THE TASK ▸
Reproduce only the lines below from the line containing "Expresso Cappuccino Hot" to the line containing "Relief of Joint Pains", exactly as written, with both end lines kept. Omit the pictures.

[Transcribed page contents]
========

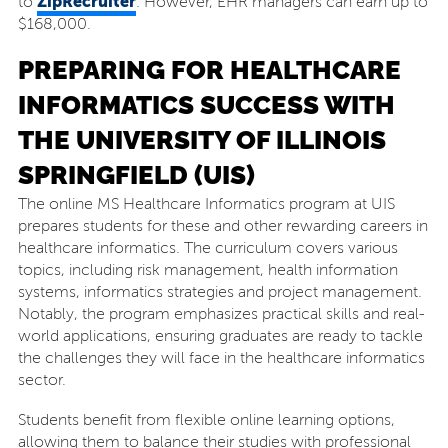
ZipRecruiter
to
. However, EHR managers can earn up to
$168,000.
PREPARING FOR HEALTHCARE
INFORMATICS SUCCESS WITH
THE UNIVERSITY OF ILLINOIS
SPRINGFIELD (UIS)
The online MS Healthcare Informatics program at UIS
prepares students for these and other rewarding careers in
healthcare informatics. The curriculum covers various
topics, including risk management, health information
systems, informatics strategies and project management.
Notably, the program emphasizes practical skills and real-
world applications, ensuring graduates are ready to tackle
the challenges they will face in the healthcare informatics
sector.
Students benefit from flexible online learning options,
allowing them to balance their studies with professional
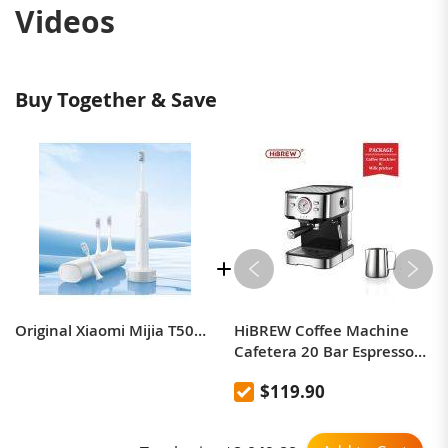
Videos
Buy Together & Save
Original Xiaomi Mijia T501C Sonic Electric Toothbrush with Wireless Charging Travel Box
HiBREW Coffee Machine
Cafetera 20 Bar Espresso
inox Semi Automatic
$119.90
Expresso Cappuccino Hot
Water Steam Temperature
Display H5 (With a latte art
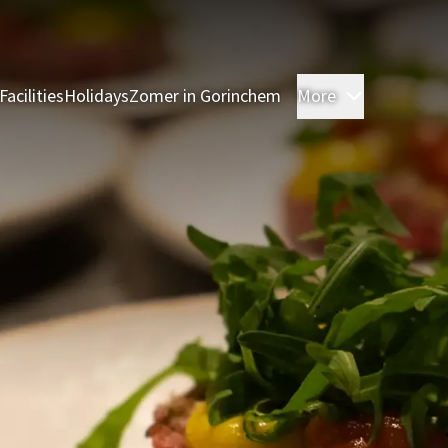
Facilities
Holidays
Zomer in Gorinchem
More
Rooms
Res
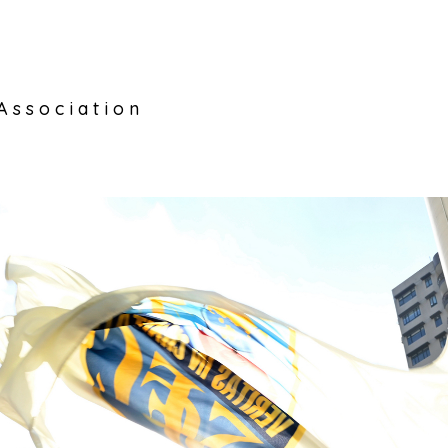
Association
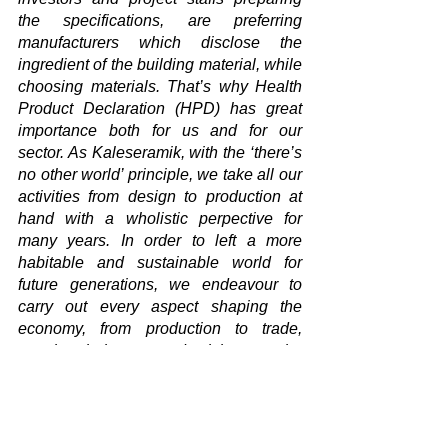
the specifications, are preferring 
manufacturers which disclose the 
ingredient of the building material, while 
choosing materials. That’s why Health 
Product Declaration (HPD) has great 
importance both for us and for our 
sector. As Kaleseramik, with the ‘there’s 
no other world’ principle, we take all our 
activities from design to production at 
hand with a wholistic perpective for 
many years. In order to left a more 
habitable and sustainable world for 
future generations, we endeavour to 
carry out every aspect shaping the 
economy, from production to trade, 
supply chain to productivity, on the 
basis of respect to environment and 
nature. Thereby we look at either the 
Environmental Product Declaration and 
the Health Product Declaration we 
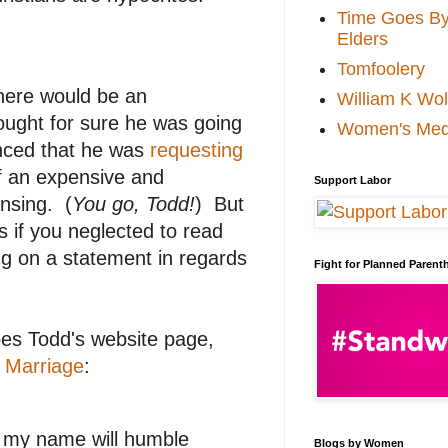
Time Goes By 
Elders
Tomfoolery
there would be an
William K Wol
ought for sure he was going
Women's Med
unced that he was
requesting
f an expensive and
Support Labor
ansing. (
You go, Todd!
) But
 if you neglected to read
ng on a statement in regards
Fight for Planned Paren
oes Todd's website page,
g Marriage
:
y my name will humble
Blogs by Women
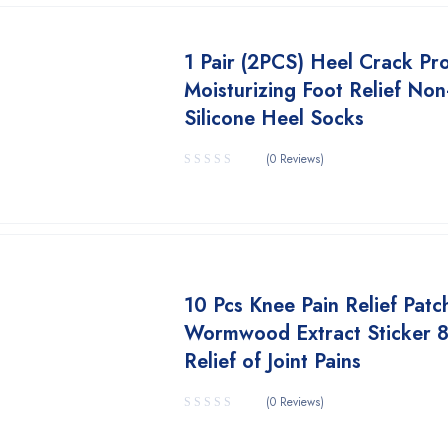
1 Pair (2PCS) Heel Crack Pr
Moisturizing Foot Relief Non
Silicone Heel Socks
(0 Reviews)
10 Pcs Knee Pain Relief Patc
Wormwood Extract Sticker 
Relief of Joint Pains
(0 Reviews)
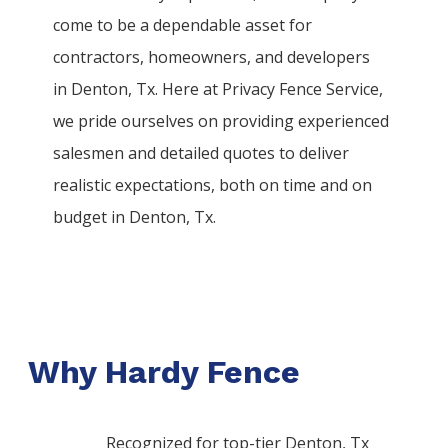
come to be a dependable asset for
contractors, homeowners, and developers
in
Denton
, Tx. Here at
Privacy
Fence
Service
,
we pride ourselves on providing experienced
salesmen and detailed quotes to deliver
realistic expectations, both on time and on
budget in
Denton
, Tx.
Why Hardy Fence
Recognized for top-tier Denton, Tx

========

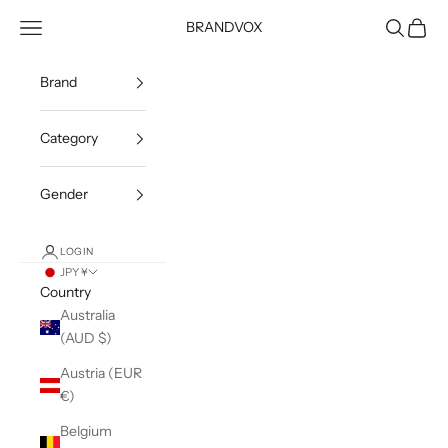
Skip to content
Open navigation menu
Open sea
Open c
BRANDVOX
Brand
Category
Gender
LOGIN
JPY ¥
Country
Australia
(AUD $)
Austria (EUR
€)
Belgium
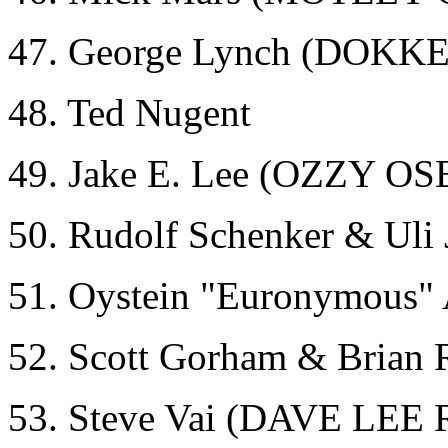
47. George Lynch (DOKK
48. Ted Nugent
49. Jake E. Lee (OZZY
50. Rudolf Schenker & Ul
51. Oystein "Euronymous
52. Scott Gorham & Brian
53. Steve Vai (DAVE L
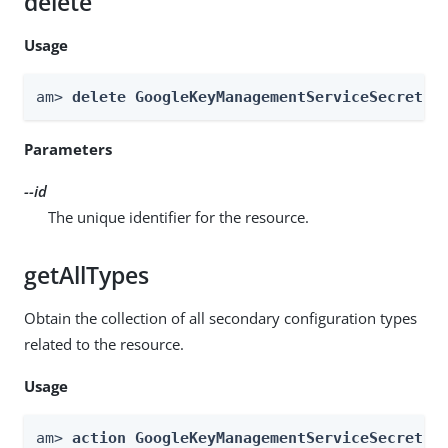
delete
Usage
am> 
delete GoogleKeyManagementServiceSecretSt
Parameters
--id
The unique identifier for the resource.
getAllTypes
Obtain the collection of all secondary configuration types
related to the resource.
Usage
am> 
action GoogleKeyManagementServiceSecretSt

========

REPLY TO THE TASK ▸
Expresso Cappuccino Hot
Water Steam Temperature
Display H5 (With a latte art
Facilities
Holidays
Zomer in Gorinchem
More
Rooms
Res
Association
the specifications, are preferring 
manufacturers which disclose the 
ingredient of the building material, while 
choosing materials. That’s why Health 
Product Declaration (HPD) has great 
importance both for us and for our 
sector. As Kaleseramik, with the ‘there’s 
no other world’ principle, we take all our 
activities from design to production at 
hand with a wholistic perpective for 
many years. In order to left a more 
habitable and sustainable world for 
future generations, we endeavour to 
carry out every aspect shaping the 
economy, from production to trade, 
supply chain to productivity, on the 
basis of respect to environment and 
nature. Thereby we look at either the 
Environmental Product Declaration and 
the Health Product Declaration we 
Time Goes By 
Elders
Tomfoolery
there would be an
William K Wol
ought for sure he was going
Women's Med
unced that he was
requesting
f an expensive and
Support Labor
ansing. (
You go, Todd!
) But
 if you neglected to read
ng on a statement in regards
Fight for Planned Paren
oes Todd's website page,
g Marriage
:
y my name will humble
Blogs by Women
1 Pair (2PCS) Heel Crack Pr
Moisturizing Foot Relief Non
Silicone Heel Socks
(0 Reviews)
10 Pcs Knee Pain Relief Patc
Wormwood Extract Sticker 
Relief of Joint Pains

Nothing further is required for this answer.